Selected Undergraduate Surveys
We filtered 100,000+ undergraduate surveys down to 67,589. We eliminated duplicates, all-zeros, all-very-high ratings matching a "certain" (undisclosed)*1 profile, spam, and erroneous university selections, user reported/challenged (and resultingly invalidated), and surveys that our statistical analyzer thought were less valid. Surely there is still some noise.

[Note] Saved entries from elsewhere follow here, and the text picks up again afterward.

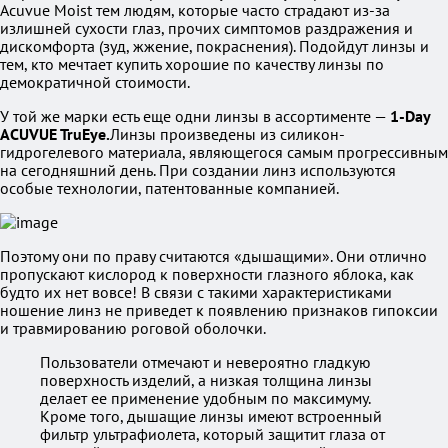
Acuvue Moist тем людям, которые часто страдают из-за
излишней сухости глаз, прочих симптомов раздражения и
дискомфорта (зуд, жжение, покраснения). Подойдут линзы и
тем, кто мечтает купить хорошие по качеству линзы по
демократичной стоимости.
У той же марки есть еще одни линзы в ассортименте —
1-Day
ACUVUE TruEye.
Линзы произведены из силикон-
гидрогелевого материала, являющегося самым прогрессивным
на сегодняшний день. При создании линз используются
особые технологии, патентованные компанией.
Поэтому они по праву считаются «дышащими». Они отлично
пропускают кислород к поверхности глазного яблока, как
будто их нет вовсе! В связи с такими характеристиками
ношение линз не приведет к появлению признаков гипоксии
и травмированию роговой оболочки.
Пользователи отмечают и невероятно гладкую
поверхность изделий, а низкая толщина линзы
делает ее применение удобным по максимуму.
Кроме того, дышащие линзы имеют встроенный
фильтр ультрафиолета, который защитит глаза от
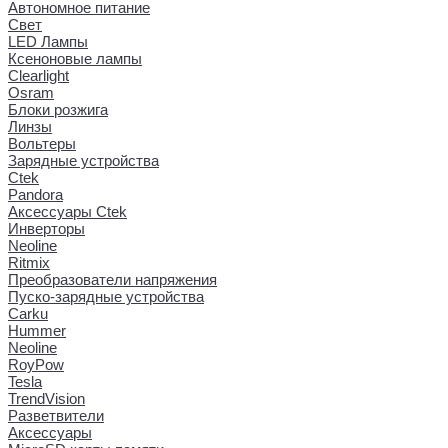
Автономное питание
Свет
LED Лампы
Ксеноновые лампы
Clearlight
Osram
Блоки розжига
Линзы
Вольтеры
Зарядные устройства
Ctek
Pandora
Аксессуары Ctek
Инверторы
Neoline
Ritmix
Преобразователи напряжения
Пуско-зарядные устройства
Carku
Hummer
Neoline
RoyPow
Tesla
TrendVision
Разветвители
Аксессуары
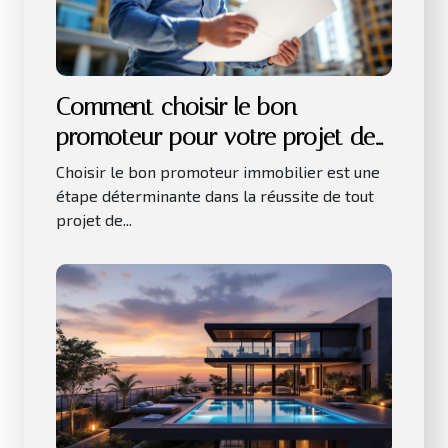
Comment choisir le bon
promoteur pour votre projet de
développement immobilier
Choisir le bon promoteur immobilier est une
étape déterminante dans la réussite de tout
projet de...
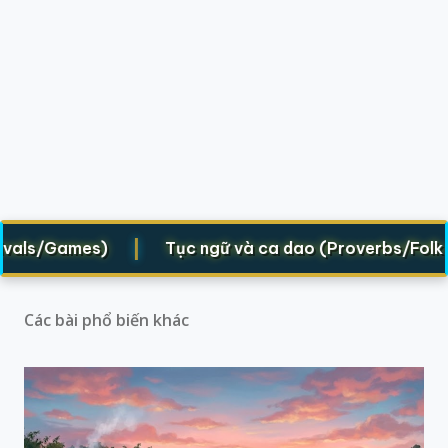
|
als/Games)
Tục ngữ và ca dao (Proverbs/Folk vers
Các bài phổ biến khác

The survey data consists of a number of individual control fields (Gender, Self-rated Intellect, Instate/Out-of-state/International, ACT/SAT, Graduation Year), and "dependent" school ratings such as:
- Education Quality
- Whether Schoolwork is Useful
- Whether Schoolwork encourages Creativity
- Whether Academic Success is dependent upon knowledge and material mastery
- Competitiveness of classmates
- How much their mind was challenged
- How much they expected to be challenged
- Classes taught by TAs
- Faculty Accessibility
- If they are treated as a valued individual
- the Social Life
- Extra Curricular Activities
- The Surrounding City
- Campus Safety
- Campus Beauty
- Apparent Funding Use
- and if they would return Again if given the choice
You will notice that StudentsReview questions are biased heavily towards educational quality and light on sports/extracurriculars, with 9 (about half) of the 19 field questions having to with knowledge gaining, classwork and interactions with faculty. This is by design, as we've felt that strong (or weak) athletics programs are quite apparent, but the classroom experience is not. 6 of the remaining questions reflect the social life, and 3 questions describe the interactions with the physical campus and facilities -- although, Campus safety could be considered to be both facilities and social life. Finally, we ask a single "sum up" question -- if they would return again if given the chance, which can also act as a catch-all for missed questions.
Neutrality of Respondent Bias
First we wish to determine if there are any large scale correlations between the control variables and the dependent variables. Looking at the max magnitude of the pairwise correlation(control, dependent) coefficients: $max(|cor(control,dependent)|)$
|Intellect||ACT||SAT||Gender||From Area||Graduation Year|
The maximum magnitude correlation exists in the ACT column and is between ACT and Extra Curicular activities at 0.137. This is an extremely low correlation, and is still the largest in the data set. Variables with such a low correlation would be considered to be unrelated. The other control variables that StudentsReview collects are even lower -- indicating that across the data set, Intelligence, Gender, Graduation Year, ACT/SAT, and where a student visits from are not "predictive"*2 of his or her ratings at a given school. On the first pass, this shows a certain neutrality in the data that might be unexpected.
Sensibility of Data
Here's a few sanity tests. What are the correlations of some of the dependent variables? Are they expected?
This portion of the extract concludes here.